Amatör olarak ilgiliyim. Kulaklık olmadan gezmiyorum. Her anımda müzik dinliyorum. Bunun profesyonel boyutu olarak, müzikallerde oynuyorum. Şu anda da Bakırköy Belediye Tiyatrosu’nda oynadığımız Cıngıllı oyunu var. Cıngıllı bütün Türk müzikallerinin retrospektifi, yani hem biraz müzikal anlatıyor hem de o dönemin şarkısını söylüyoruz.

Gülünç Karanlık oyununda da gitar çalıp şarkılar söylüyordum. Yani becerimi orada değerlendiriyorum. Bir insanın bir yeteneği ya da tutkusu olması onu meslek olarak seçmediğinde bir anlam taşımıyor. Müziği çok seviyorum ama meslek olarak seçmedim.

Sizi çok fazla göz önünde görmüyoruz. Bu bilinçli bir tercih mi?

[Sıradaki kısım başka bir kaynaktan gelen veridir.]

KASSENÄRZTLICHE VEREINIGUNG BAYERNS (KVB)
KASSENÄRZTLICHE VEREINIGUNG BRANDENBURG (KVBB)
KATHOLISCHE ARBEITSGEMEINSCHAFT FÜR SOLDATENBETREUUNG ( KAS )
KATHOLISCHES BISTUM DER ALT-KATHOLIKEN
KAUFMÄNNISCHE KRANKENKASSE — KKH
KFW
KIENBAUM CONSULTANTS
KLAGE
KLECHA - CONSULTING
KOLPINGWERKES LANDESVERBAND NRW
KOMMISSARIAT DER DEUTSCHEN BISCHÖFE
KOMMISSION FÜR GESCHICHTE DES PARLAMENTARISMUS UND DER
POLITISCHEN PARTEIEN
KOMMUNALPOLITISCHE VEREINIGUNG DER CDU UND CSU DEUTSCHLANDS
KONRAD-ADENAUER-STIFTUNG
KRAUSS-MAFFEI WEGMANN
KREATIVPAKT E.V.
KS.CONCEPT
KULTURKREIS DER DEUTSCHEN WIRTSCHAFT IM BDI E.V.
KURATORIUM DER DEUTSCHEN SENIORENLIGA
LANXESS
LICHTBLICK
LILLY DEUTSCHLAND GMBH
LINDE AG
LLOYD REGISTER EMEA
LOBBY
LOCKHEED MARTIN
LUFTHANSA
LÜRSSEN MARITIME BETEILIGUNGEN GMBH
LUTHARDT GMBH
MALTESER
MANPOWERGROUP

Öyle göz önünde olmayayım gibi bir tercihim yok. Çok sosyal bir insan değilim. Zaten öyle bir celebrity değilim. Ben şu anda yanında biri yürürken “bu kimdi ya, biri miydi” falan diye baktığı bir ünlüyüm. O da nerede olduğuna göre değişir. Mesela Nişantaşı’ndaysa “bu o galiba”  denir ama Kurtuluş’ta falan “o değildir” denir. O yüzden öyle bir dert yaşamıyorum sadece çok az insan arasında kendimi konforlu hissediyorum.

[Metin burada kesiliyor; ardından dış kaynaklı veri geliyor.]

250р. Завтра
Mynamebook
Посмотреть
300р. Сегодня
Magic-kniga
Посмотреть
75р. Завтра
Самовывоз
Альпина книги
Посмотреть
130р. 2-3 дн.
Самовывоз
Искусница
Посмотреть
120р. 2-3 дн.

“KADIKÖY BİR KİMLİK YARATTI”

Kadıköy’le muhabbetiniz ve maziniz ne?

Aslında Acıbadem’liyim. Bizim ailemiz Kadıköylü. Babam orada büyümüş. Fakat benim yaşamım daha çok Avrupa yakasında geçti. Kadıköy’ün bir kimlik yaratmış olduğunu çok net olarak görebiliyorum. Bu kimliği iyi bir organizasyonla çok kısa zamanda yarattılar. Kadıköy benim çocukluğumda cool bir yerdi. Ama şimdiki Kadıköy imajı yoktu. Kadıköy sadece lafta veya politikada değil sokağında da farklılıklara saygılı, aydınlık bir yer. Sadece eğlence değil sanat ortamı da oraya kaydı. Bu açıdan çok değerli bir yere dönüştü. Bundan hoşlanıyorum ama Kadıköy’ün dokusuyla ilgili bir takım şeylerin bozulduğunu da görebiliyorum. Çünkü Kadıköy’e eğlence ortamı olarak biraz fazla yüklenildi. Bütün İstanbul’un ihtiyacını karşılayamıyor.

 KAZANOVA OYUNU HAKKINDA 

"İyi bir işiniz, evliliğiniz, iki çocuğunuz, pahalı bir arabanız var. Büyük bir şehirde kusursuz bir hayat kurdunuz. Hepsini de bileğinizin hakkıyla yaptınız. Değil mi?"

Ozan Ayhan’ın rol aldığı Bakırköy Belediye tiyatroları tarafından sahneye konan ve izleyici ile Yunus Emre Kültür Merkezi’nde buluşan Kazanova, Friedrich Dürrenmatt’ın “Duruşma Gecesi” adlı kısa romanından uyarlandı.

İş seyahatinde lüks aracı beklenmedik bir arıza yapınca emekli bir ihtiyarın evine konuk olan bir iş insanının sistemle yüzleşmesini anlatan oyunu Emrah Eren yönetiyor.